O problema, por exemplo, das comissões arbitrais. Eu sou o representante para acidentes de pequena monta aqui no distrito de Bragança, um acordo que fizeram as companhias de seguro a nível de vários países. Sou eu que tenho essa função. Existem as duas companhias, vamos ao local e liberta-se os tribunais, enfim, há muito mais coisas que podem libertar-se dos tribunais, mas até hoje ninguém teve coragem de o fazer.

Passemos, agora, para outro tema que lhe é muito querido, a caça, que é uma presença importante na sua vida. Fale-nos brevemente desse tema.

A caça é uma paixão. A gente tem que ter umas paixões na vida, como é a lavoura, a música apesar de só tocar umas coisitas e, portanto, a caça é uma actividade excepcionalmente bela. Primeiro porque somos capazes de viver em permanente contacto com a natureza, protegendo-a, ao contrário do que muita gente pensa. Os destruidores são os ambientalistas, ou a maior parte deles, que falam de cor, sem saber, sem sair da cidade, mas que impedem que se tire um gato do monte. Somos nós que fomentamos a caça, somos nós que dirigindo as associativas, dizemos por exemplo, que aqui há mil coelhos, mas só matamos quinhentos, para ficarem para reprodução, porque sabemos que o coelho é fundamental para o sistema ecológico. Muitas aves de rapina vivem dele, o lince e outros animais vivem porque existe o coelho e somos nós que o protegemos. Segundo porque é uma libertação. Nós vamos para o monte para uma jornada de convívio, de solidariedade, de experiências… e terceiro, porque estamos a contribuir para a riqueza do país ao contrário do que muita gente pensa.
Hoje, a caça representa, e devia representar muito mais, uma fonte de receitas para Portugal. A Espanha tem uma receita astronómica e nós não temos cuidado suficientemente da caça. Veja o que acontece em Trás-os-Montes. É uma vergonha o que se está a fazer, pois tem que sair urgentemente da alçada do Parque Natural de Montesinho, que não sabe gerir, que só sabe falar, que só sabe destruir. Ninguém imagina a riqueza que temos aqui e que não está a ser explorada. Preferem deixar um veado a morrer de velho, de podre e a transmitir doenças aos da espécie, preferem não fazer nada, a fazer turismo e receitas para o estado. O ano passado fui caçar a algumas zonas do parque e, não há caça! A caça tem que ir para o Ministério da Agricultura que é quem sabe de caça e mais nada.

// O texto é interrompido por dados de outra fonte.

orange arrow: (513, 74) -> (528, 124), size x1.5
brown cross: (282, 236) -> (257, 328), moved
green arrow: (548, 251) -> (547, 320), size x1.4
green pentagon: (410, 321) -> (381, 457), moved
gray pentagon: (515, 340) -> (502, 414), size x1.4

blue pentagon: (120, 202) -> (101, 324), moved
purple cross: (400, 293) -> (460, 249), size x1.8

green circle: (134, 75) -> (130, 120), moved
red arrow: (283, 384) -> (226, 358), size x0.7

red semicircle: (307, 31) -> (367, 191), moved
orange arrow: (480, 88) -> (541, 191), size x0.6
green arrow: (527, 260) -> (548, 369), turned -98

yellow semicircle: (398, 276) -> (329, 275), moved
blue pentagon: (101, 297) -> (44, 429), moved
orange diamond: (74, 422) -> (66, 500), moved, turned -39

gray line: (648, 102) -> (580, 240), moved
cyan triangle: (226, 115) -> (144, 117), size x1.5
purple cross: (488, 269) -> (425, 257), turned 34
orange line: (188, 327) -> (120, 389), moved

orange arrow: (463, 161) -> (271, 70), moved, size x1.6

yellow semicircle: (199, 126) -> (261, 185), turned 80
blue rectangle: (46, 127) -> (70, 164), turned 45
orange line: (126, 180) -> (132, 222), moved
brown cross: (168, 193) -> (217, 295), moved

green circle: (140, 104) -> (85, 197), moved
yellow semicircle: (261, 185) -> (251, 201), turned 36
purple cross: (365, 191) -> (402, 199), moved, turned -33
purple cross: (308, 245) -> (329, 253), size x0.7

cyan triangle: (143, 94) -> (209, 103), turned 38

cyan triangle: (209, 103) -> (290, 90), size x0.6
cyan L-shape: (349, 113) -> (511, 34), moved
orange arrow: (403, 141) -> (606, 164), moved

A falta de acessibilidades acentua a descriminação desta região. Estaremos condenados a desaparecer do mapa?
           
Eu tenho uma outra visão. Já tive uma visão diferente. Na altura em que os investimentos vinham para aqui, lembro-me de amigos meus a dizerem que não tinham resposta aos pedidos de colocação de indústria. O IP4 não se fez oportunamente, perdeu-se essa oportunidade. Hoje começo seriamente a pensar se nós não deveremos ser diferentes dos outros e transformar Trás-os-Montes numa reserva ecológica de excepcional qualidade e investir ai, porque os investimentos já não vêm para cá. É tarde de mais.

A solução estará na criação de uma região norte?

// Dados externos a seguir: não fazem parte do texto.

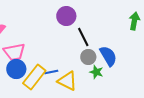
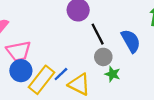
blue semicircle: (108, 56) -> (131, 41), moved
blue line: (51, 72) -> (61, 74), turned -32

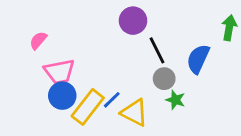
blue semicircle: (131, 41) -> (198, 59), turned -125

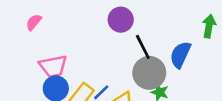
pink semicircle: (38, 40) -> (34, 22), moved
gray circle: (164, 79) -> (149, 73), size x1.6

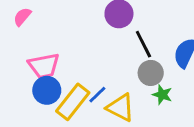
gray circle: (149, 73) -> (151, 73), size x0.7

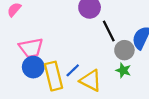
gray circle: (151, 73) -> (124, 50), moved
yellow rectangle: (73, 102) -> (54, 76), turned -52

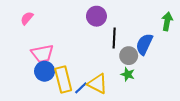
black line: (109, 31) -> (114, 38), turned 30
blue line: (73, 70) -> (81, 88), moved

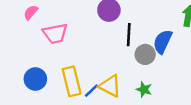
pink trapezoid: (42, 54) -> (55, 33), moved
blue circle: (45, 71) -> (35, 79), moved
green star: (128, 74) -> (144, 89), moved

Não, nunca. Aí de nós que estejamos dependentes dos do Porto, que são egoístas.

Na sua opinião em que estratégias temos de apostar para que esta região se torne menos periférica, menos esquecida pelo poder central?

Na regionalização, que devia ter sido feita oportunamente e lamento que o meu partido e outros tenham recuado em relação à regionalização. Tiveram medo de nós, da nossa capacidade de iniciativa.

Para terminar que personalidade ou personalidades mais o marcaram ao longo da sua vida?

Heidegger foi um filósofo que me marcou na minha juventude e Cristo que me tem acompanhado.